🤖 AI Summary
This work addresses the challenge of generating high-fidelity character animations from sparse, coarse, and temporally misaligned blocking poses. While existing methods can correct temporal misalignment, they struggle to enhance pose detail while preserving temporal coherence. To this end, we propose a motion refinement approach based on generative diffusion models, featuring a novel inference-time weighted pose-tolerance fusion mechanism that dynamically couples unconditional diffusion outputs with input pose constraints—enabling fine-grained pose completion and temporal retiming without additional training.
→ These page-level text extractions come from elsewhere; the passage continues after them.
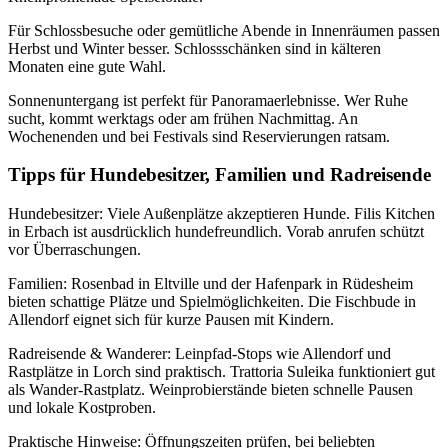
Für Schlossbesuche oder gemütliche Abende in Innenräumen passen
Herbst und Winter besser. Schlossschänken sind in kälteren
Monaten eine gute Wahl.
Sonnenuntergang ist perfekt für Panoramaerlebnisse. Wer Ruhe
sucht, kommt werktags oder am frühen Nachmittag. An
Wochenenden und bei Festivals sind Reservierungen ratsam.
Tipps für Hundebesitzer, Familien und Radreisende
Hundebesitzer: Viele Außenplätze akzeptieren Hunde. Filis Kitchen
in Erbach ist ausdrücklich hundefreundlich. Vorab anrufen schützt
vor Überraschungen.
Familien: Rosenbad in Eltville und der Hafenpark in Rüdesheim
bieten schattige Plätze und Spielmöglichkeiten. Die Fischbude in
Allendorf eignet sich für kurze Pausen mit Kindern.
Radreisende & Wanderer: Leinpfad‑Stops wie Allendorf und
Rastplätze in Lorch sind praktisch. Trattoria Suleika funktioniert gut
als Wander‑Rastplatz. Weinprobierstände bieten schnelle Pausen
und lokale Kostproben.
Praktische Hinweise: Öffnungszeiten prüfen, bei beliebten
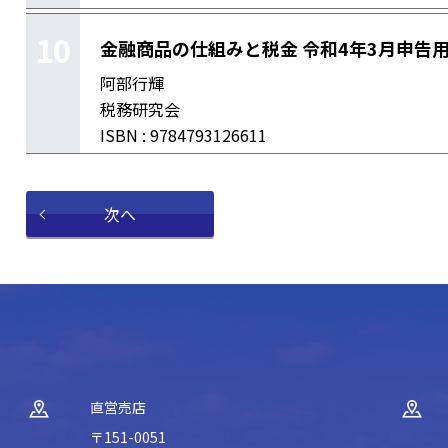
10
金融商品の仕組みと税金 令和4年3月申告
阿部行輝
税務研究会
ISBN : 9784793126611
次へ
直営売店
〒151-0051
Our method integrates motion retiming, pose-constraint guidance, and conditional mixing strategies, achieving, for the first time, stable end-to-end generation of natural, fluid animations from coarse keyframes. Experiments demonstrate significant improvements over state-of-the-art detail synthesis methods across diverse complex motions, yielding animations with enhanced naturalness, superior temporal accuracy, and richer joint-level detail.
📝 Abstract
We focus on the problem of using generative diffusion models for the task of motion detailing: converting a rough version of a character animation, represented by a sparse set of coarsely posed, and imprecisely timed blocking poses, into a detailed, natural looking character animation. Current diffusion models can address the problem of correcting the timing of imprecisely timed poses, but we find that no good solution exists for leveraging the diffusion prior to enhance a sparse set of blocking poses with additional pose detail. We overcome this challenge using a simple inference-time trick. At certain diffusion steps, we blend the outputs of an unconditioned diffusion model with input blocking pose constraints using per-blocking-pose tolerance weights, and pass this result in as the input condition to an pre-existing motion retiming model. We find this approach works significantly better than existing approaches that attempt to add detail by blending model outputs or via expressing blocking pose constraints as guidance. The result is the first diffusion model that can robustly convert blocking-level poses into plausible detailed character animations.